With Hungary’s surviving independent media under even greater financial pressure as COVID-19 hits the economy, Sáling is delighted with a surge in support for the latest annual crowdfunding campaign and with a new grant of €144,430 over three years from Civitates: “It gives us flexibility and security. We can make longer plans, not just what will happen during the next six months.”

Welcome, too, is joining a network of media grantees supported by Civitates to share ideas. In Budapest, they are keen to improve audiovisual output and learn new investigative tools. But they also believe they can offer some hard-won insights into survival in what Sáling sees as a newly hostile environment toward independent media in countries around the world.

“I'm very happy when I hear that people in Western Europe are surprised [at] what's going on in Hungary. But I think we are really the pioneers, and this is waiting for everyone,” he says. “Journalists have to get used to it, especially if you’re covering high-stakes politics and business.”

Expensive legal threats from those targeted in investigations are a problem, says Pethő, as are personal attacks on social media and pro-government outlets against independent journalists. But, citing murders of investigative journalists abroad, including in Slovakia next door, he adds: “So far, we haven't received physical threats … so, hopefully, we are not there yet.”

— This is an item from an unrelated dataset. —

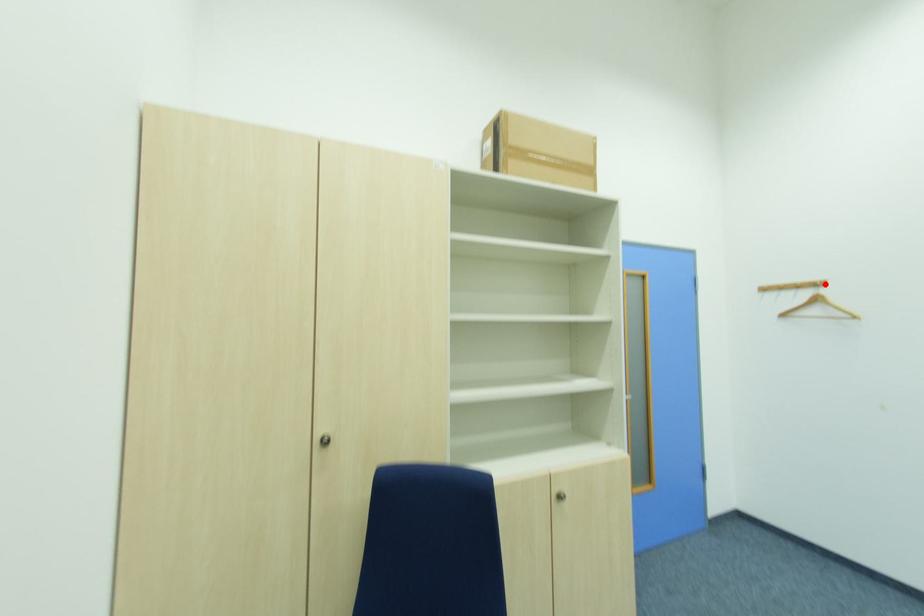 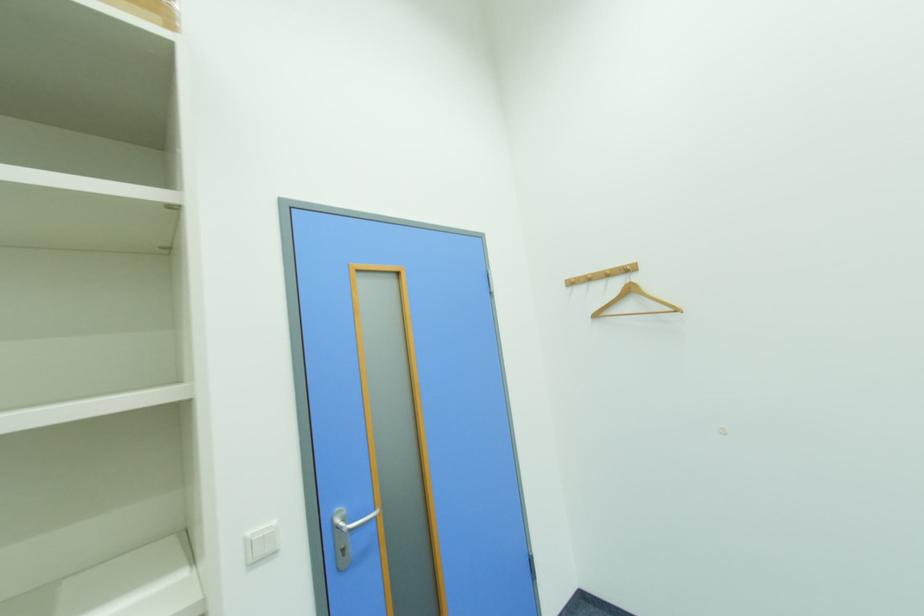 In the second image, find the point that corresponds to the highlighted location in the first image.

(634, 267)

Running a news outlet that has to battle for economic survival by nurturing its relationship with readers rather than advertisers or investors also brings benefits. Crowdfunding supporters get special newsletters and interact with the news team. Sáling says the Direkt36 model forces journalists to go beyond any lofty ideals about their role in a democracy and to demonstrate how they can have a real impact on what matters to people: “It brings down your ego,” he says. “Crowdfunding … is a good, self-reflective way to do this business.”

More info

Civitates is a joint Philanthropic Initiative for Democracy and Solidarity in Europe, by a network of foundations, including the King Baudouin Foundation. In November, it granted €2,467,000 to 11 independent public-interest journalism organisations across Europe for a period of 3 years in order to help theml develop in a sustainable, resilient and inter-connected way. In particular, it aims to help organisations operating in contexts where the market has failed to support independent journalism, media have been captured by state or non-state actors, or where there has been a hostile legal environment for public-interest journalism.